The border wall and Trump's desire to build it have been a cornerstone of his presidency, but the wall is complicated for senators and House members in swing districts. Pushing too hard for wall funding to be part of the next spending bill could be a problem when the government runs out of money at the end of the fiscal year. Democrats aren't expected to go along with border wall funding if Trump pushes for it, which could lead to a showdown and a potential government shutdown if it can't be resolved.
Heller's office declined to comment to CNN.
The President's much-anticipated lunch with Republican senators came as controversy swirls around the fact that an aide -- Kelly Sadler -- has still not apologized for disparaging comments she reportedly made about ailing Arizona Republican Sen. John McCain.

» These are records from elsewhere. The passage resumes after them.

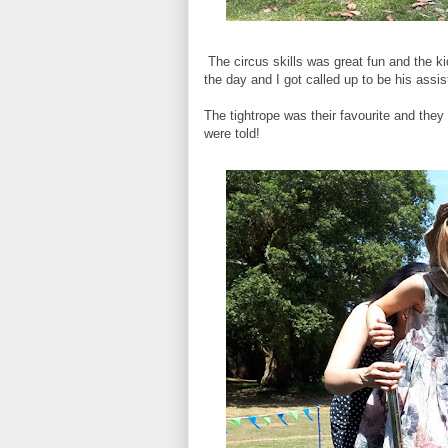
The circus skills was great fun and the ki
the day and I got called up to be his assis
The tightrope was their favourite and they
were told!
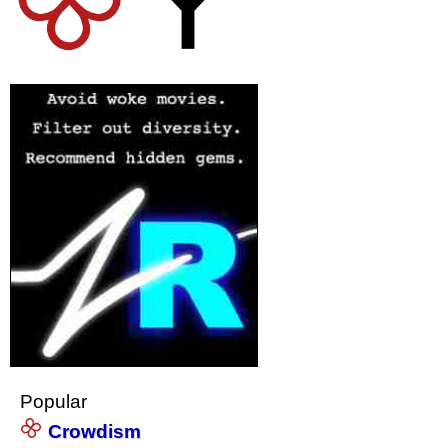
Popular
Crowdism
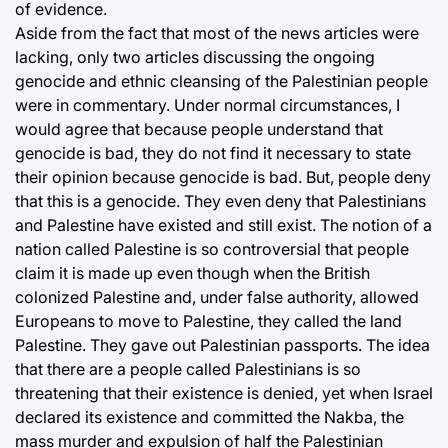
of evidence.
Aside from the fact that most of the news articles were
lacking, only two articles discussing the ongoing
genocide and ethnic cleansing of the Palestinian people
were in commentary. Under normal circumstances, I
would agree that because people understand that
genocide is bad, they do not find it necessary to state
their opinion because genocide is bad. But, people deny
that this is a genocide. They even deny that Palestinians
and Palestine have existed and still exist. The notion of a
nation called Palestine is so controversial that people
claim it is made up even though when the British
colonized Palestine and, under false authority, allowed
Europeans to move to Palestine, they called the land
Palestine. They gave out Palestinian passports. The idea
that there are a people called Palestinians is so
threatening that their existence is denied, yet when Israel
declared its existence and committed the Nakba, the
mass murder and expulsion of half the Palestinian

Multiple GOP senators said the remark a White House aide made about McCain's opposition to CIA nominee Gina Haspel was largely immaterial because "he's dying anyway" was inappropriate.
On Monday, the President tweeted that he wanted to do something to help ZTE, a US-sanctioned Chinese technology company.
"We did not talk about ZTE specifically, we talked in general about trade and trying to negotiate a better relationship with China," said Sen. John Kennedy, a Republican from Louisiana.
Among his jokes, Trump said his wife Melania's poll numbers were better than his -- and joked that he told her not to run against him, according to a source at the lunch.
Trump told the senators his wife is doing well after her kidney surgery at Walter Reed.
"He said she's doing well. He was very complimentary of Walter Reed and said she's getting great treatment and said she'd be back with us soon," Kennedy told reporters.
The President also took a shot at Republican Sen. Lindsey Graham, saying the South Carolinian has never seen a war he didn't want to get involved with, which prompted laughter in the room.
"Mostly we didn't interrupt the President. We let him talk. He talked for 45 minutes about quite an array of subjects," Kennedy said. "It was a very honest, unvarnished, here's-what-I'm-thinking speech."
Several senators told reporters Trump brought Mike Braun, the Republican nominee in the Indiana senate election as his guest in the lunch. According to several senators, Trump said he planned to be involved in campaigning ahead of the midterms.
"He was in a good mood," Kennedy said. "He was in a very good mood. He told some funny jokes. They were all funny, and clean."
Kennedy later said Trump's jokes were "funny as hell" and said he was trying to scribble down some of the jokes so he could steal them.